Brooke Evans, a fifth-year senior who has experienced homelessness during her college career, said she doesn’t lead the lifestyle of many of her peers. Many students must survive off ramen noodles, Evans explained, and food becomes more segregated as years go by.

“[Students] live the Wisconsin Experience: drinking downtown, eating sushi, late night Ian’s Pizza,” Evans said. “For other students, we eat the same shit year after year.”

Evans said she had to rely on the River Food Pantry five miles off campus in previous years, so when she first heard the Associated Students of Madison was drafting a plan to start a food pantry on campus, she became an advocate for the idea.

Today, Evans and other students experiencing food insecurity can use The Open Seat, a student-run food pantry located in the Student Activity Center that opened in February 2016.

Genevieve Carter and Derek Field, former Associated Students of Madison chair and vice chair, respectively, initiated the pantry’s creation on campus.

Carter and Field thought of the pantry after observing data on food and housing insecurity from the Wisconsin HOPE Lab, in addition to visiting the food pantry at UW-Stevens Point. Field said that pantry was an example of “students doing this for students.”

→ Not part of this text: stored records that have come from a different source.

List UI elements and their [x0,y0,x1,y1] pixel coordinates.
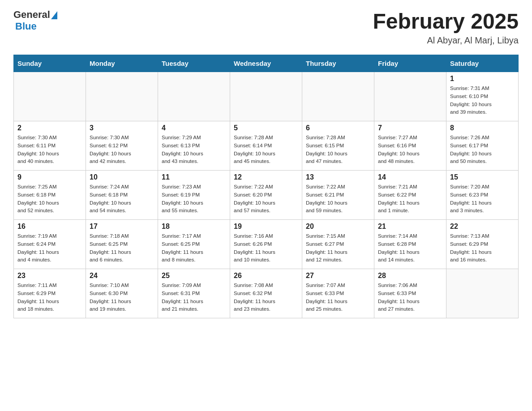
day-info: Sunrise: 7:21 AM Sunset: 6:22 PM Dayligh… [378,183,442,215]
calendar-day-cell: 3Sunrise: 7:30 AM Sunset: 6:12 PM Daylig… [86,121,158,171]
calendar-day-cell: 6Sunrise: 7:28 AM Sunset: 6:15 PM Daylig… [302,121,374,171]
day-info: Sunrise: 7:09 AM Sunset: 6:31 PM Dayligh… [162,282,226,313]
day-info: Sunrise: 7:10 AM Sunset: 6:30 PM Dayligh… [90,282,154,313]
day-info: Sunrise: 7:15 AM Sunset: 6:27 PM Dayligh… [306,232,370,264]
calendar-day-cell: 1Sunrise: 7:31 AM Sunset: 6:10 PM Daylig… [446,72,519,121]
logo-triangle-icon [51,11,57,19]
day-number: 6 [306,124,370,132]
calendar-day-cell: 11Sunrise: 7:23 AM Sunset: 6:19 PM Dayli… [158,171,230,220]
day-number: 7 [378,124,442,132]
day-info: Sunrise: 7:20 AM Sunset: 6:23 PM Dayligh… [450,183,515,215]
logo: General Blue [13,9,57,32]
calendar-week-row: 2Sunrise: 7:30 AM Sunset: 6:11 PM Daylig… [14,121,519,171]
day-number: 26 [234,272,298,280]
day-info: Sunrise: 7:23 AM Sunset: 6:19 PM Dayligh… [162,183,226,215]
day-info: Sunrise: 7:14 AM Sunset: 6:28 PM Dayligh… [378,232,442,264]
calendar-day-cell: 18Sunrise: 7:17 AM Sunset: 6:25 PM Dayli… [158,220,230,269]
calendar-day-cell: 27Sunrise: 7:07 AM Sunset: 6:33 PM Dayli… [302,269,374,318]
day-number: 10 [90,173,154,181]
day-info: Sunrise: 7:22 AM Sunset: 6:20 PM Dayligh… [234,183,298,215]
day-info: Sunrise: 7:28 AM Sunset: 6:15 PM Dayligh… [306,134,370,166]
calendar-day-cell [158,72,230,121]
day-number: 22 [450,223,515,231]
title-section: February 2025 Al Abyar, Al Marj, Libya [373,9,519,46]
weekday-header-row: SundayMondayTuesdayWednesdayThursdayFrid… [14,55,519,72]
day-info: Sunrise: 7:11 AM Sunset: 6:29 PM Dayligh… [17,282,82,313]
day-info: Sunrise: 7:22 AM Sunset: 6:21 PM Dayligh… [306,183,370,215]
day-info: Sunrise: 7:24 AM Sunset: 6:18 PM Dayligh… [90,183,154,215]
day-info: Sunrise: 7:16 AM Sunset: 6:26 PM Dayligh… [234,232,298,264]
day-number: 27 [306,272,370,280]
calendar-day-cell: 16Sunrise: 7:19 AM Sunset: 6:24 PM Dayli… [14,220,86,269]
location-title: Al Abyar, Al Marj, Libya [373,35,519,46]
day-number: 25 [162,272,226,280]
calendar-day-cell [230,72,302,121]
day-number: 24 [90,272,154,280]
day-number: 17 [90,223,154,231]
weekday-header-tuesday: Tuesday [158,55,230,72]
calendar-body: 1Sunrise: 7:31 AM Sunset: 6:10 PM Daylig… [14,72,519,318]
day-info: Sunrise: 7:17 AM Sunset: 6:25 PM Dayligh… [162,232,226,264]
calendar-day-cell: 4Sunrise: 7:29 AM Sunset: 6:13 PM Daylig… [158,121,230,171]
weekday-header-thursday: Thursday [302,55,374,72]
day-number: 9 [17,173,82,181]
weekday-header-saturday: Saturday [446,55,519,72]
day-number: 28 [378,272,442,280]
calendar-day-cell: 9Sunrise: 7:25 AM Sunset: 6:18 PM Daylig… [14,171,86,220]
calendar-week-row: 16Sunrise: 7:19 AM Sunset: 6:24 PM Dayli… [14,220,519,269]
day-number: 19 [234,223,298,231]
day-number: 11 [162,173,226,181]
page-header: General Blue February 2025 Al Abyar, Al … [13,9,519,46]
day-number: 23 [17,272,82,280]
calendar-day-cell: 21Sunrise: 7:14 AM Sunset: 6:28 PM Dayli… [374,220,446,269]
day-number: 12 [234,173,298,181]
day-info: Sunrise: 7:13 AM Sunset: 6:29 PM Dayligh… [450,232,515,264]
day-info: Sunrise: 7:26 AM Sunset: 6:17 PM Dayligh… [450,134,515,166]
day-number: 1 [450,75,515,83]
day-info: Sunrise: 7:27 AM Sunset: 6:16 PM Dayligh… [378,134,442,166]
calendar-day-cell: 22Sunrise: 7:13 AM Sunset: 6:29 PM Dayli… [446,220,519,269]
calendar-day-cell: 7Sunrise: 7:27 AM Sunset: 6:16 PM Daylig… [374,121,446,171]
calendar-header: SundayMondayTuesdayWednesdayThursdayFrid… [14,55,519,72]
calendar-day-cell [374,72,446,121]
day-number: 8 [450,124,515,132]
calendar-day-cell [446,269,519,318]
calendar-day-cell: 20Sunrise: 7:15 AM Sunset: 6:27 PM Dayli… [302,220,374,269]
month-title: February 2025 [373,9,519,34]
calendar-day-cell: 26Sunrise: 7:08 AM Sunset: 6:32 PM Dayli… [230,269,302,318]
day-info: Sunrise: 7:06 AM Sunset: 6:33 PM Dayligh… [378,282,442,313]
day-number: 13 [306,173,370,181]
day-info: Sunrise: 7:25 AM Sunset: 6:18 PM Dayligh… [17,183,82,215]
day-info: Sunrise: 7:08 AM Sunset: 6:32 PM Dayligh… [234,282,298,313]
calendar-day-cell [302,72,374,121]
calendar-day-cell [86,72,158,121]
calendar-week-row: 23Sunrise: 7:11 AM Sunset: 6:29 PM Dayli… [14,269,519,318]
day-number: 20 [306,223,370,231]
weekday-header-friday: Friday [374,55,446,72]
calendar-day-cell: 10Sunrise: 7:24 AM Sunset: 6:18 PM Dayli… [86,171,158,220]
calendar-day-cell: 25Sunrise: 7:09 AM Sunset: 6:31 PM Dayli… [158,269,230,318]
calendar-day-cell: 15Sunrise: 7:20 AM Sunset: 6:23 PM Dayli… [446,171,519,220]
weekday-header-sunday: Sunday [14,55,86,72]
calendar-day-cell: 28Sunrise: 7:06 AM Sunset: 6:33 PM Dayli… [374,269,446,318]
logo-blue-text: Blue [15,21,37,32]
calendar-day-cell: 19Sunrise: 7:16 AM Sunset: 6:26 PM Dayli… [230,220,302,269]
day-number: 15 [450,173,515,181]
logo-general-text: General [13,9,50,21]
calendar-day-cell: 14Sunrise: 7:21 AM Sunset: 6:22 PM Dayli… [374,171,446,220]
calendar-day-cell: 12Sunrise: 7:22 AM Sunset: 6:20 PM Dayli… [230,171,302,220]
calendar-week-row: 1Sunrise: 7:31 AM Sunset: 6:10 PM Daylig… [14,72,519,121]
day-number: 21 [378,223,442,231]
day-info: Sunrise: 7:29 AM Sunset: 6:13 PM Dayligh… [162,134,226,166]
day-info: Sunrise: 7:19 AM Sunset: 6:24 PM Dayligh… [17,232,82,264]
calendar-week-row: 9Sunrise: 7:25 AM Sunset: 6:18 PM Daylig… [14,171,519,220]
weekday-header-wednesday: Wednesday [230,55,302,72]
calendar-day-cell: 24Sunrise: 7:10 AM Sunset: 6:30 PM Dayli… [86,269,158,318]
day-number: 18 [162,223,226,231]
day-info: Sunrise: 7:28 AM Sunset: 6:14 PM Dayligh… [234,134,298,166]
day-number: 5 [234,124,298,132]
day-info: Sunrise: 7:18 AM Sunset: 6:25 PM Dayligh… [90,232,154,264]
calendar-day-cell: 8Sunrise: 7:26 AM Sunset: 6:17 PM Daylig… [446,121,519,171]
calendar-day-cell: 2Sunrise: 7:30 AM Sunset: 6:11 PM Daylig… [14,121,86,171]
calendar-day-cell [14,72,86,121]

When Carter and Field proposed the idea, there was a lot of misconception about whether the campus needed a pantry, they said.

Over time, several students came forward to share their stories about struggling to access food, according to Carter.

She described the initial reactions of administration and students to the pantry, saying some were not as receptive to the idea.

“‘[There] can’t possibly be enough students. Why would they stay in school?’” Carter said.

By the time the food pantry was approved by the university, Carter’s and Field’s terms with ASM were nearing their end.

Vanessa Studer, current ASM vice chair, as well as Alison Montenegro and Samantha Arriozola, two student workers at The Open Seat, took the reins on making the initiative a reality.

Arrizola said she came up with the name for the pantry.

“If you look at the university as a community or dinner table, you would want to have an open seat for the people that need it,” Arriozola said. “It was important to make sure it was a comfortable-sounding environment.”

In its current state, The Open Seat only serves undergraduate and graduate UW-Madison students. However, the pantry hopes to serve more faculty in the future, Evans said.

Today, the pantry allots each student 30 points per visit, with a colored sticker attached to each item representing the amount of points it is worth.

Arriozola explained the points are based off of the lowest, generic price of the item in stores, where a penny to a dollar is one point.

“This was the most simple way we could make it,” Arriozola said.

Studer said campus support for the pantry has been “unbelievable,” and said that there will be a drive at the end of the year in university residence halls to continue collecting for the summer.

Donations are collected from various locations across campus, but Montenegro said University Health Services has consistently had the most desirable donations, like Girl Scout Cookies and other sweets.

Studer said the pantry is mostly in need of cereal, jam, sauces, peanut butter, personal hygiene items and canned fruit.

ASM members, along with Montenegro and Arriozola, expressed high hopes for the future of The Open Seat. They said they are working to incorporate perishable items into the pantry, and they are hoping to serve a larger population.

Evans also had her own goals for the pantry, saying she would like it to offer non-food items as well.

“It is hard to appear professional when you don’t have access to things to bathe. You’re trying to keep up with appearances,” Evans said. “I would love if we could have more of a selection of personal care and beauty items.”

She also said she hopes Fresh Madison Market starts donating, and that the pantry could be diabetic-and celiac-compliant.

“We exoticize poverty and hunger a lot. We are blind to what it looks like in the U.S.,” Evans said. “I want my peers to have an opportunity to be healthy, to have food options of which they can cook, have a life representative of better things.”